Post Decapod 0.4 examination and notes
0.4 functionality
Independent left-right (or L-R) remote capture from a set of supported cameras
L-R page ordering and rotation correction
L-R image stitching and binarization (same process?)
thumbnail generation
single image delete and reorder
output to type 1 image PDF
Testing genpdf
Using Aug 2, 2011 tip functionality
Observations:
automatic deskew correction if conditions are right
not sure what conditions need to exist for deskew to occur
does not happen with images -> possibly related to detected page geometry?
type 2 and 3 pdf generation functional. Quality of detected text not completely accurate (this is expected?).
binary version stored in Book Store
given a set of images that are handwritten with some colour (example), Type 2 PDF comes out greyscale with no selectable text (example).
given a set of images that are strictly colour images produce a Type 1 PDF:
decapod-genpdfEXP.py produces an empty PDF.
decapod-genpdf.py produces a greyscale PDF .
content of output PDFs are fit to A4 by default.
For type 3 PDF, genpdf automatically reverts to type 2 if character segmentation fails.
For type 1 PDF, binary and paragraph map generation, and line segmentation are always performed.
Consequence is that images with no detectable text are subjected to long processing.
Some PDF metadata generated - i.e. PDF author is "DECAPOD GenPDF", Producer is "ReportLab http://www.reportlab.com"
Future Improvements & Questions
Colour output option: binary, greyscale, and colour.
Straight Image PDF generation option (no segmentation requested).
Option to disable page & text segmentation.
PDF metadata options (user can specify their own metadata).
Ability to disable auto-deskew (so auto-deskew can happen earlier in the pipeline and not have to attempt deskew twice).
Does upgrading from Ocropus 0.4.4 improve text results? What work will we need to do to support a newer version of ocropus?
Is there a fail-quick method of detecting text on a page?
Example Test: Type 2 PDF Test - "Computer Generated 600DPI document"
Running: Tip version of Decapod with Ocropus 0.4.4
Command run: decapod-genpdfEXP.py
using first 10 images of the Nuforc computer generated document.
Virtual machine spec: Intel 2.8GHz quad-core, 2GB RAM
PDF Generation took 10s.
Whole process took 372s.
Example Test: Type 3 PDF Test - "Computer Generated 600DPI document"
Running: Tip version of Decapod with Ocropus 0.4.4
Command run: decapod-genpdfEXP.py
using first 10 images of the Nuforc computer generated document.
Virtual machine spec: Intel 2.8GHz quad-core, 2GB RAM
PDF Generation took 25s.
Whole process took 1097s.
Still to do
More testing of:
text detection / recognitionFont generation (type 3 PDF)
type 2 generation
determining the ideal quality of input image to get best results from genpdf.
changing character model may improve results?
General workflow
Acquire images: remote capture, or file import.
Page management and QA
Output files
1. Acquire images
Remote Capture
3 modes of remote capture: structured light, stereo, and L-R.
Each mode has its own calibration scheme.
Each 3D capture mode has its own dewarp scheme.
Import from file system
Reasonable assumptions?
Files numbered in sequence.
Questions
What if images are different resolutions?

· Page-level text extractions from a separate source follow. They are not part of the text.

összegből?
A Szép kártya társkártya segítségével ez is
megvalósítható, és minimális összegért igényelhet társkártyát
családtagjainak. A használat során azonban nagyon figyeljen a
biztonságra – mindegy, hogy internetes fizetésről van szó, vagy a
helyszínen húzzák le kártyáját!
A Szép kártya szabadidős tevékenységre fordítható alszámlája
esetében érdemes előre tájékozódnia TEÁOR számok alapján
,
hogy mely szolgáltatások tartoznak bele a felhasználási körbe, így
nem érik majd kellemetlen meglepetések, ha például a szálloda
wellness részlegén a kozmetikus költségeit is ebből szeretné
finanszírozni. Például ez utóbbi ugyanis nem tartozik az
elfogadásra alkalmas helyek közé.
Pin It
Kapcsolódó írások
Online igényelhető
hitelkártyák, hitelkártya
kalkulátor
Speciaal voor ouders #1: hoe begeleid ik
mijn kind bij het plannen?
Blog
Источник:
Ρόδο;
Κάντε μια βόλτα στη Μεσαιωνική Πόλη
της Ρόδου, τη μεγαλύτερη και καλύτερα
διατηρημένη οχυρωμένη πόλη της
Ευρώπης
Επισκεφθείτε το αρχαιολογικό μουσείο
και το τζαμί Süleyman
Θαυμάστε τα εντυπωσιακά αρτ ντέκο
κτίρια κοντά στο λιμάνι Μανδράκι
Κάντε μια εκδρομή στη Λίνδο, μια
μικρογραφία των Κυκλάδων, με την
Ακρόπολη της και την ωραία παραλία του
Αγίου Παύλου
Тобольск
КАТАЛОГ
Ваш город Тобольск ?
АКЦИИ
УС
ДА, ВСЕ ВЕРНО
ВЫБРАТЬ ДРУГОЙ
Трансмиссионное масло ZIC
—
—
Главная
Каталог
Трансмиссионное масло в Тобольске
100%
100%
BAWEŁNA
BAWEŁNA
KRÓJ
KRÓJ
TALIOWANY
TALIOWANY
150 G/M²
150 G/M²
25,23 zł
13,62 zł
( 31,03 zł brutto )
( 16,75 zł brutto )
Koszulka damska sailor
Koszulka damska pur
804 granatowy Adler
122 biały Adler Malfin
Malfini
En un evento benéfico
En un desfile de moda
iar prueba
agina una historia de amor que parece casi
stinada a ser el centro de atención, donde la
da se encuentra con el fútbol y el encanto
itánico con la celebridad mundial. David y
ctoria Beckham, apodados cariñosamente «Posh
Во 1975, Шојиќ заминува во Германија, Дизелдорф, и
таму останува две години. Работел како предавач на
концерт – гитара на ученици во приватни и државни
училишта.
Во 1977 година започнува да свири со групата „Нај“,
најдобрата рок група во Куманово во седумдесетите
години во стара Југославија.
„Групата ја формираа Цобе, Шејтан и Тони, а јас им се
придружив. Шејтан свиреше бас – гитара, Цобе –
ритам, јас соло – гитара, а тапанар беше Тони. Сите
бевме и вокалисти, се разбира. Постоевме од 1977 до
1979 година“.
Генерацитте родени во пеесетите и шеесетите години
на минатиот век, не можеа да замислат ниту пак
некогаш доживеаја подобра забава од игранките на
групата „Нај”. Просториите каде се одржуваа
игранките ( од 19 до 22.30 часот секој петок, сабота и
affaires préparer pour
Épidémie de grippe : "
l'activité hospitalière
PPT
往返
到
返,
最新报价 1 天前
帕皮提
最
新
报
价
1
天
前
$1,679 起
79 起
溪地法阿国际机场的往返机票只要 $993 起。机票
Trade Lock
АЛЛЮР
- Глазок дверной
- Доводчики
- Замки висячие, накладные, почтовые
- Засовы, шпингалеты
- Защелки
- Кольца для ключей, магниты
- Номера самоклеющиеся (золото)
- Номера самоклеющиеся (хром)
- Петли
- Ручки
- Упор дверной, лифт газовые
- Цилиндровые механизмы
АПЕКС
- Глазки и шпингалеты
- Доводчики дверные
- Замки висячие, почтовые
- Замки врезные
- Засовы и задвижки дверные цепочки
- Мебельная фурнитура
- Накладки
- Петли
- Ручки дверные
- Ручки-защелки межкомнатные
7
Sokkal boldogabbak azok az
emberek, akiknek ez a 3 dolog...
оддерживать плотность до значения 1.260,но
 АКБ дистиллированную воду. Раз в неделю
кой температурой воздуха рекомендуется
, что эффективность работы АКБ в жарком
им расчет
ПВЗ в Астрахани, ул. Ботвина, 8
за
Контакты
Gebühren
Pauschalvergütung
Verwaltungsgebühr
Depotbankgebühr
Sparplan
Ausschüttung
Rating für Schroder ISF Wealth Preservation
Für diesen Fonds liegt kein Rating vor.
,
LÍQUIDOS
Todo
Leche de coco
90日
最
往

Unpredictable segmentation results.
What if pages are inconsistent sizes? Unpredictable segmentation results.
What if images contain a mix of page spreads and single pages? Okay if resolution and page sizes are consistent.
2. Page Management
During page management, present thumbnails and images as it would be on output to file.
Image with text case:
automatically deskew image
automatically binarize image? display images/thumbnails in binary? or we keep it colour and save any colour processing as part of an export "preview"?
Image with no recognizable text case:
manual deskew correction for image
Global functions
automatically 3D dewarp pages if necessary
Crop image(s)
Delete image(s)
Reorder image(s)
3. Output Files
choose colour depth of output: binary or colour (original)
choose pdf format: image, overlaid, or scalable.
Any way to fail quickly at page segementation? - this way Decapod can switch to image PDF output if it doesn't detect text.